Oklahoma has been slowly reopening its businesses since April 24, when it entered what Gov. Kevin Stitt called phase 1 of a three-phase plan. The state fully opened for business on June 1.

"Under Phase 3, businesses may resume unrestricted staffing at their worksites by observing proper CDC-recommended social distancing protocols and are recommended to continue increased cleaning and disinfecting practices," according to a press release issued by the governor’s office. "Individuals should minimize time spent in crowded environments and continue following CDC guidelines regarding social distancing."

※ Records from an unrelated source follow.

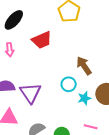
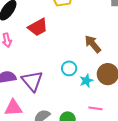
brown arrow: (84, 66) -> (93, 44), moved

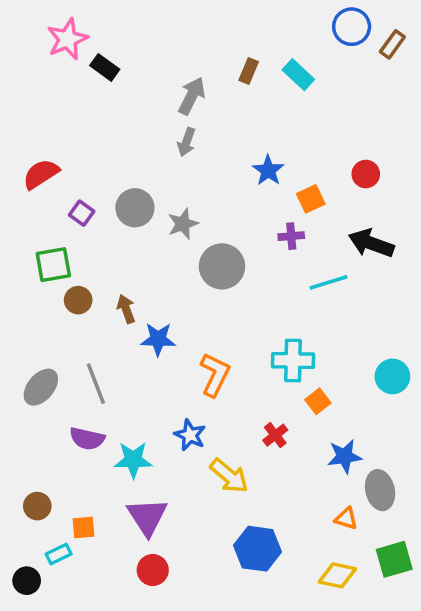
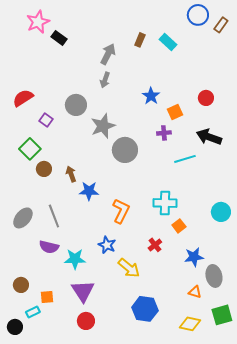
gray circle: (135, 208) -> (76, 105), moved
gray star: (183, 224) -> (103, 126), size x1.4
green square: (53, 265) -> (30, 149), turned -35

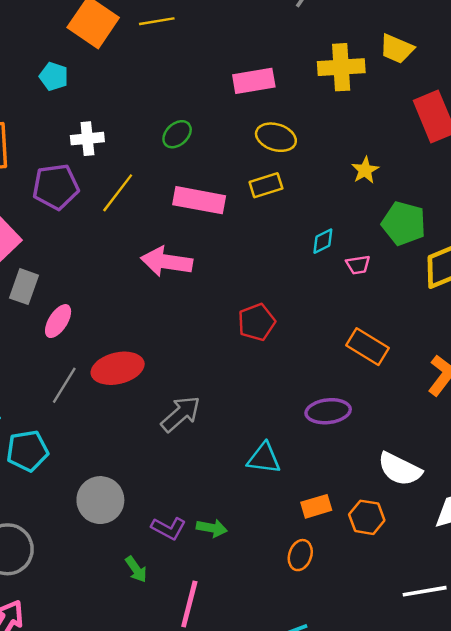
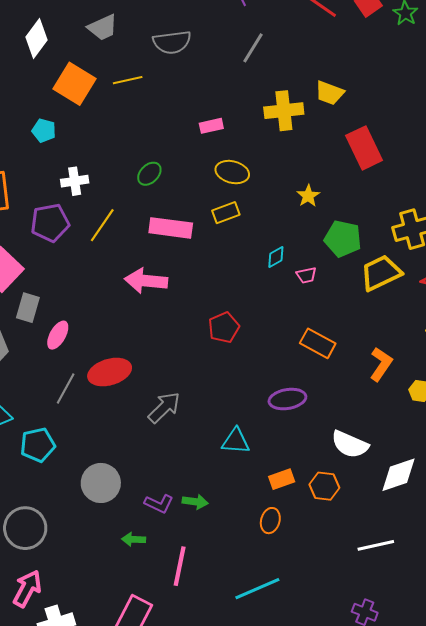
pink rectangle: (254, 81) -> (211, 126), size x0.7
green arrow: (136, 569) -> (134, 539), turned 130

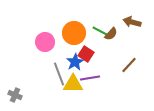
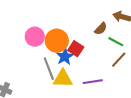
green line: (100, 31) -> (116, 42), moved
orange circle: (74, 33) -> (57, 41), moved
purple line: (90, 78) -> (93, 82), moved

Despite the state’s advice to "minimize time spent in crowded environments," Trump said he expects to fill the BOK Center, which seats about 19,000, and is looking for a second location to increase capacity for the event.

"We have a 22,000-seat arena, but I think we’re going to also take the convention hall next door, and that’s going to hold 40,000," Trump said during a Cabinet meeting on June 15. "So we’ll have 22,000 plus 40,000. … [I]t’s an amazing — nobody has ever heard numbers like this. I think we’re going to have a — we’re going to have a great time."

At the same Cabinet meeting, Pence expressed confidence about Oklahoma’s ability to host the rally, in part because COVID-19 cases in the state have "declined precipitously."

Pence, June 15: The number of cases in Oklahoma — it’s declined precipitously, and we feel very confident going forward with the rally this coming weekend.

That’s false. As we started earlier, the state reports that the number of COVID-19 cases is now on the rise in Oklahoma.

In its weekly epidemiology report for May 29 through June 4, the state Health Department said there had been "637 confirmed cases in the past week 8.0% increase from the week before (May 22-28)." A week later, the department said that from June 5 to June 11 there had been "719 confirmed cases in the past week 12.9% increase from the week before (May 29-June 4)."

A day after Pence’s remarks, the state recorded a single-day high of 228 new cases on June 16, as well as four deaths.

As of June 11, at the time of the last weekly report, the state had 7,626 confirmed cases. As of June 16, Oklahoma had 8,645 confirmed cases — an increase of 1,019 cases, the daily state data shows.